* **ASSIGNMENT**: In your copy of the data, omit the pictures and keep all else exactly as given.

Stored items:

▼▼▼

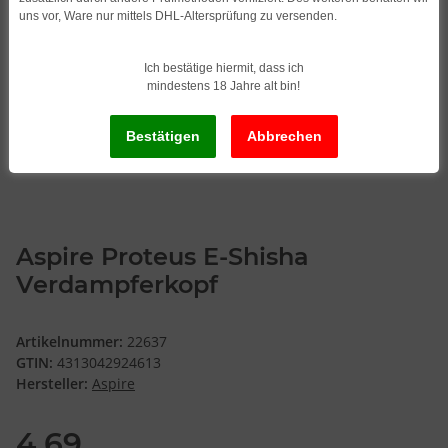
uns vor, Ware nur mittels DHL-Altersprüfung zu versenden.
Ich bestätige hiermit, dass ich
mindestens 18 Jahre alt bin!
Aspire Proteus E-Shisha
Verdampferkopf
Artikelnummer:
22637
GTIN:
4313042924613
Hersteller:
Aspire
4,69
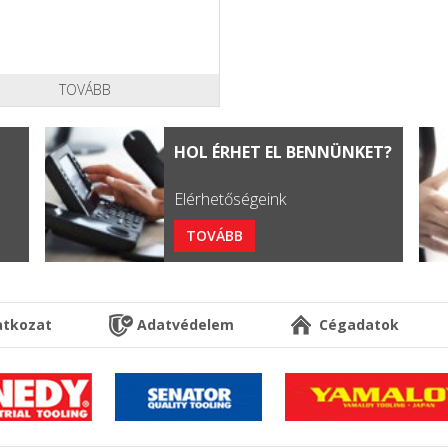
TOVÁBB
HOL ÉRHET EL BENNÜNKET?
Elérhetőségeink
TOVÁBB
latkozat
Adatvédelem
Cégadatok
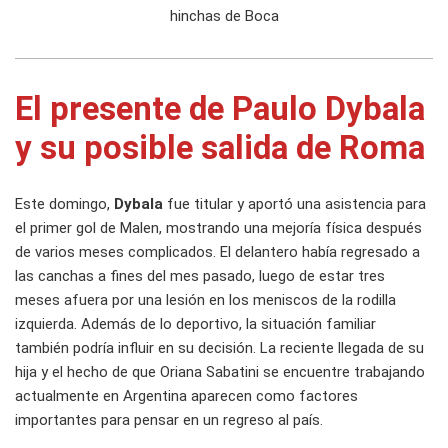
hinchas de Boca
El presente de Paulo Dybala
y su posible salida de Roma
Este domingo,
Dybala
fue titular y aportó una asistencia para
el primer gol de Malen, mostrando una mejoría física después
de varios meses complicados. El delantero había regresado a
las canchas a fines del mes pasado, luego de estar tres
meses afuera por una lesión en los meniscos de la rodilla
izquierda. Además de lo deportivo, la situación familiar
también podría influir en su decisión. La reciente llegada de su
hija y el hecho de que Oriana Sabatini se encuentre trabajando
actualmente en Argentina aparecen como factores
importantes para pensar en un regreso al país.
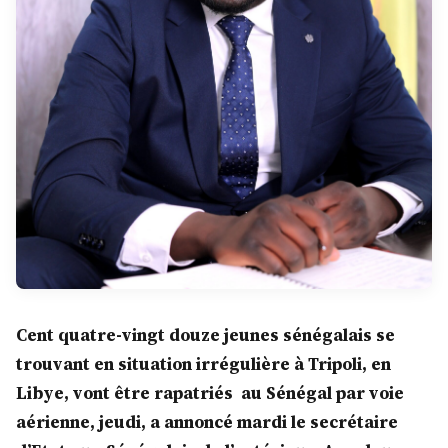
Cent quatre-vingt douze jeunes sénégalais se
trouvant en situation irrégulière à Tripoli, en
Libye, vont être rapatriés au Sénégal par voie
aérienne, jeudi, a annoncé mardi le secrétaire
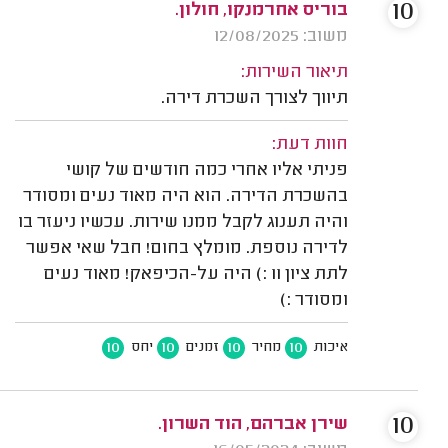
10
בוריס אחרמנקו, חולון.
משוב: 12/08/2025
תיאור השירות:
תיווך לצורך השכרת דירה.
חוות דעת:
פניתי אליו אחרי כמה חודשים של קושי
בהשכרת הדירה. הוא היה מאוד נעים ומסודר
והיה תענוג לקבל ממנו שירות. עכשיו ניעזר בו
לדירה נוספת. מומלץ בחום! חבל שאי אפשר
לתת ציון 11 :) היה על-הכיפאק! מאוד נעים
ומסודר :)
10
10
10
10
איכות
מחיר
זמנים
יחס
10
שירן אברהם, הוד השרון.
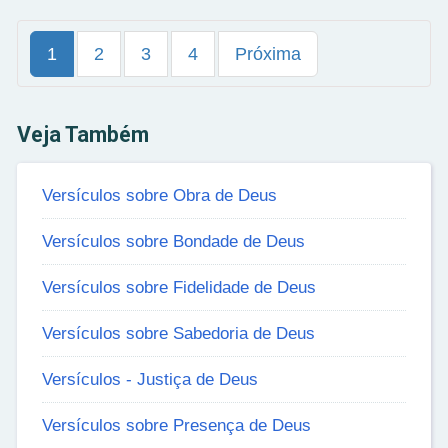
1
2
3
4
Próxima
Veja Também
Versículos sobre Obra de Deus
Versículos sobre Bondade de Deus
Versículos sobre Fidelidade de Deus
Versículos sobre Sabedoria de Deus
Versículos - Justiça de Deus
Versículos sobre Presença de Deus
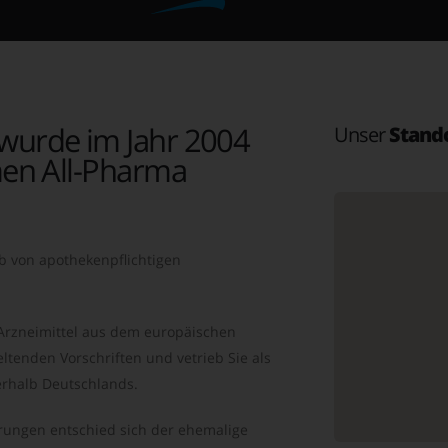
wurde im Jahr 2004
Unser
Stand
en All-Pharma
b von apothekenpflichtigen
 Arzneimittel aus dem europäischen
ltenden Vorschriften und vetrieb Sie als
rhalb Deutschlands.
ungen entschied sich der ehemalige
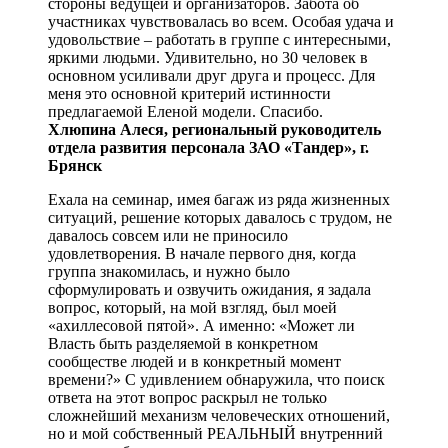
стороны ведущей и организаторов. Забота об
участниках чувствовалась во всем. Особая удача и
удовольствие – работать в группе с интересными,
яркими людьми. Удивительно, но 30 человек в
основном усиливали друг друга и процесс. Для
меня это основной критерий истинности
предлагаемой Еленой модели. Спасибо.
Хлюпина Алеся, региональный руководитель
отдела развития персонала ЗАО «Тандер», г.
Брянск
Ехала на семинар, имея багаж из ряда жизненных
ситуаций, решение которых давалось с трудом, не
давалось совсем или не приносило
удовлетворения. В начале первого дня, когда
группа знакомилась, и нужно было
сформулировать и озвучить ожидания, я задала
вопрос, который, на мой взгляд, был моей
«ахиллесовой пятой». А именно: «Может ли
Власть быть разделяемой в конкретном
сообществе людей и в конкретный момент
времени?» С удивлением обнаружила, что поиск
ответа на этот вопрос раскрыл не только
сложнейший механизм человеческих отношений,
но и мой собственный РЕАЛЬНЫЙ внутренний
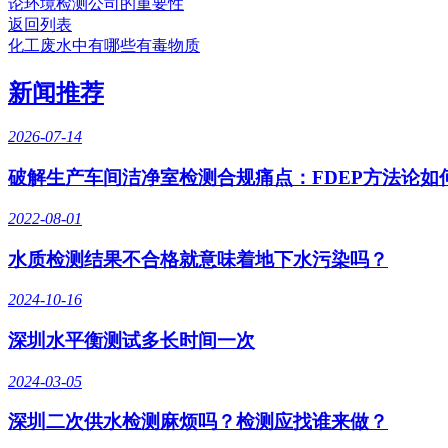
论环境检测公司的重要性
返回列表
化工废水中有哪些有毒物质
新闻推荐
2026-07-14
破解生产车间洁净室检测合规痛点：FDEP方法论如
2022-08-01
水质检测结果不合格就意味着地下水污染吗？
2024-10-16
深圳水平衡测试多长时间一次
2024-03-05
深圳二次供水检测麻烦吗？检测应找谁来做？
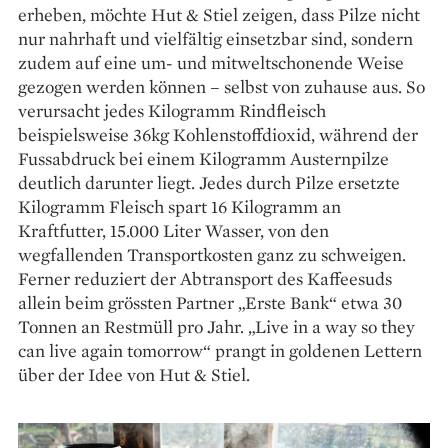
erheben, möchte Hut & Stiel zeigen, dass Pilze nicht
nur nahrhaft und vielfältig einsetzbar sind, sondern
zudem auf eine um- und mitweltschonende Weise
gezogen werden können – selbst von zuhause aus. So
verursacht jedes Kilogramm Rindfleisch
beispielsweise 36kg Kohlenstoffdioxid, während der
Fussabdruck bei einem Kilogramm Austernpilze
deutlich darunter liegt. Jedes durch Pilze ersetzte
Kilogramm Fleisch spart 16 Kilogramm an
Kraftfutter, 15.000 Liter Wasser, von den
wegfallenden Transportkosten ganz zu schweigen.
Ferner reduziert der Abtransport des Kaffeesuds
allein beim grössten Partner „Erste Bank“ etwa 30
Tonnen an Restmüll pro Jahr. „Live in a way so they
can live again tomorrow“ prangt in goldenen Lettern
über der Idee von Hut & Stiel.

▲▲▲

* **RESPONSE FOR THIS EXERCISE**:
uns vor, Ware nur mittels DHL-Altersprüfung zu versenden.
Ich bestätige hiermit, dass ich
mindestens 18 Jahre alt bin!
Aspire Proteus E-Shisha
Verdampferkopf
Artikelnummer:
22637
GTIN:
4313042924613
Hersteller:
Aspire
4,69
TOVÁBB
HOL ÉRHET EL BENNÜNKET?
Elérhetőségeink
TOVÁBB
latkozat
Adatvédelem
Cégadatok
hinchas de Boca
El presente de Paulo Dybala
y su posible salida de Roma
Este domingo,
Dybala
fue titular y aportó una asistencia para
el primer gol de Malen, mostrando una mejoría física después
de varios meses complicados. El delantero había regresado a
las canchas a fines del mes pasado, luego de estar tres
meses afuera por una lesión en los meniscos de la rodilla
izquierda. Además de lo deportivo, la situación familiar
también podría influir en su decisión. La reciente llegada de su
hija y el hecho de que Oriana Sabatini se encuentre trabajando
actualmente en Argentina aparecen como factores
importantes para pensar en un regreso al país.
Cent quatre-vingt douze jeunes sénégalais se
trouvant en situation irrégulière à Tripoli, en
Libye, vont être rapatriés au Sénégal par voie
aérienne, jeudi, a annoncé mardi le secrétaire
10
בוריס אחרמנקו, חולון.
משוב: 12/08/2025
תיאור השירות:
תיווך לצורך השכרת דירה.
חוות דעת:
פניתי אליו אחרי כמה חודשים של קושי
בהשכרת הדירה. הוא היה מאוד נעים ומסודר
והיה תענוג לקבל ממנו שירות. עכשיו ניעזר בו
לדירה נוספת. מומלץ בחום! חבל שאי אפשר
לתת ציון 11 :) היה על-הכיפאק! מאוד נעים
ומסודר :)
10
10
10
10
איכות
מחיר
זמנים
יחס
10
שירן אברהם, הוד השרון.
1
2
3
4
Próxima
Veja Também
Versículos sobre Obra de Deus
Versículos sobre Bondade de Deus
Versículos sobre Fidelidade de Deus
Versículos sobre Sabedoria de Deus
Versículos - Justiça de Deus
Versículos sobre Presença de Deus
wurde im Jahr 2004
Unser
Stand
en All-Pharma
b von apothekenpflichtigen
 Arzneimittel aus dem europäischen
ltenden Vorschriften und vetrieb Sie als
rhalb Deutschlands.
ungen entschied sich der ehemalige
стороны ведущей и организаторов. Забота об
участниках чувствовалась во всем. Особая удача и
удовольствие – работать в группе с интересными,
яркими людьми. Удивительно, но 30 человек в
основном усиливали друг друга и процесс. Для
меня это основной критерий истинности
предлагаемой Еленой модели. Спасибо.
Хлюпина Алеся, региональный руководитель
отдела развития персонала ЗАО «Тандер», г.
Брянск
Ехала на семинар, имея багаж из ряда жизненных
ситуаций, решение которых давалось с трудом, не
давалось совсем или не приносило
удовлетворения. В начале первого дня, когда
группа знакомилась, и нужно было
сформулировать и озвучить ожидания, я задала
вопрос, который, на мой взгляд, был моей
«ахиллесовой пятой». А именно: «Может ли
Власть быть разделяемой в конкретном
сообществе людей и в конкретный момент
времени?» С удивлением обнаружила, что поиск
ответа на этот вопрос раскрыл не только
сложнейший механизм человеческих отношений,
но и мой собственный РЕАЛЬНЫЙ внутренний
论环境检测公司的重要性
返回列表
化工废水中有哪些有毒物质
新闻推荐
2026-07-14
破解生产车间洁净室检测合规痛点：FDEP方法论如
2022-08-01
水质检测结果不合格就意味着地下水污染吗？
2024-10-16
深圳水平衡测试多长时间一次
2024-03-05
深圳二次供水检测麻烦吗？检测应找谁来做？
erheben, möchte Hut & Stiel zeigen, dass Pilze nicht
nur nahrhaft und vielfältig einsetzbar sind, sondern
zudem auf eine um- und mitweltschonende Weise
gezogen werden können – selbst von zuhause aus. So
verursacht jedes Kilogramm Rindfleisch
beispielsweise 36kg Kohlenstoffdioxid, während der
Fussabdruck bei einem Kilogramm Austernpilze
deutlich darunter liegt. Jedes durch Pilze ersetzte
Kilogramm Fleisch spart 16 Kilogramm an
Kraftfutter, 15.000 Liter Wasser, von den
wegfallenden Transportkosten ganz zu schweigen.
Ferner reduziert der Abtransport des Kaffeesuds
allein beim grössten Partner „Erste Bank“ etwa 30
Tonnen an Restmüll pro Jahr. „Live in a way so they
can live again tomorrow“ prangt in goldenen Lettern
über der Idee von Hut & Stiel.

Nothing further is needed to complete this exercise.